Hacker News

>Effectively, eight CPUs run the flight software in parallel. The engineering philosophy hinges on a >“fail-silent” design. The self-checking pairs ensure that if a CPU performs an erroneous calculation >due to a radiation event, the error is detected immediately and the system responds.

>“A faulty computer will fail silent, rather than transmit the ‘wrong answer,’” Uitenbroek explained. >This approach simplifies the complex task of the triplex “voting” mechanism that compares results. > >Instead of comparing three answers to find a majority, the system uses a priority-ordered source >selection algorithm among healthy channels that haven’t failed-silent. It picks the output from the >first available FCM in the priority list; if that module has gone silent due to a fault, it moves to >the second, third, or fourth.

One part that seems omitted in the explanation is what happens if both CPUs in a pair for whatever reason performs an erroneous calculation and they both match, how will that source be silenced without comparing its results with other sources.

I initially found this odd too. However, I think the catastrophic failure probability is the same as the prior system, and presumably this new design offers improvements elsewhere.

Under the 3-voting scheme, if 2 machines have the same identical failure -- catastrophe. Under the 4 distinct systems sampled from a priority queue, if the 2 machines in the sampled system have the same identical failure -- catastrophe. In either case the odds are roughly P(bit-flip) * P(exact same bit-flip).

The article only hints at the improvements of such a system with the phrasing: " simplifies the complex task", and I'm guessing this may reduce synchronization overhead or improve parallelizability. But this is a pretty big guess to be fair.

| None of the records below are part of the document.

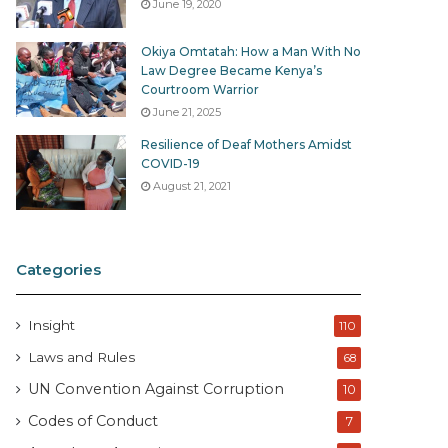
June 19, 2020
Okiya Omtatah: How a Man With No
Law Degree Became Kenya’s
Courtroom Warrior
June 21, 2025
Resilience of Deaf Mothers Amidst
COVID-19
August 21, 2021
Categories
Insight
110
Laws and Rules
68
UN Convention Against Corruption
10
Codes of Conduct
7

guai888 18 hours ago [ - ]

These CPUs are typically implemented as lockstep pairs on the same die. In a lockstep architecture, both CPUs execute the same operations simultaneously and their outputs are continuously compared. As a result, the failure rate associated with an undetected erroneous calculation is significantly lower than the FIT rate of an individual CPU.

Put another way, the FIT (Failure in Time) value for the condition in which both CPUs in a lockstep pair perform the same erroneous calculation and still produce matching results is extremely small. That is why we selected and accepted this lockstep CPU design

CubicalOrange 15 hours ago [ - ]

the probability of simultaneous cosmic ray bit-flip in 2 CPUs, in the same bit, is ridiculously low, there might be more probability of them getting hit by a stray asteroid, propelled by a solar flare.

but still, murphy's law applies really well in space, so who knows.

randomNumber7 11 hours ago [ - ]

For errors due to radiation the probability is extremely low, since it would need to flip the same bit at the same time in two different places.

sippeangelo 11 hours ago [ - ]

Then why 8 instead of 3?

randomNumber7 8 hours ago [ - ]

They know their developers and engineers suck almost as hard as their management decisions so they added some more redundancy.

anordin95 6 hours ago [ - ]

alfons_foobar 15 hours ago [ - ]

I wondered about this as well.

OTOH, consider that in the "pick the majority from 3 CPUs" approach that seems to have been used in earlier missions (as mentioned in the article) would fail the same way if two CPUs compute the same erroneous result.

FabHK 16 hours ago [ - ]

Indeed. It seems like system 1 and 2 could fail identically, 3, 4, 5, 6, 7, 8 are all correct, and as described the wrong answer from 1 and 2 would be chosen (with a "25% majority"??).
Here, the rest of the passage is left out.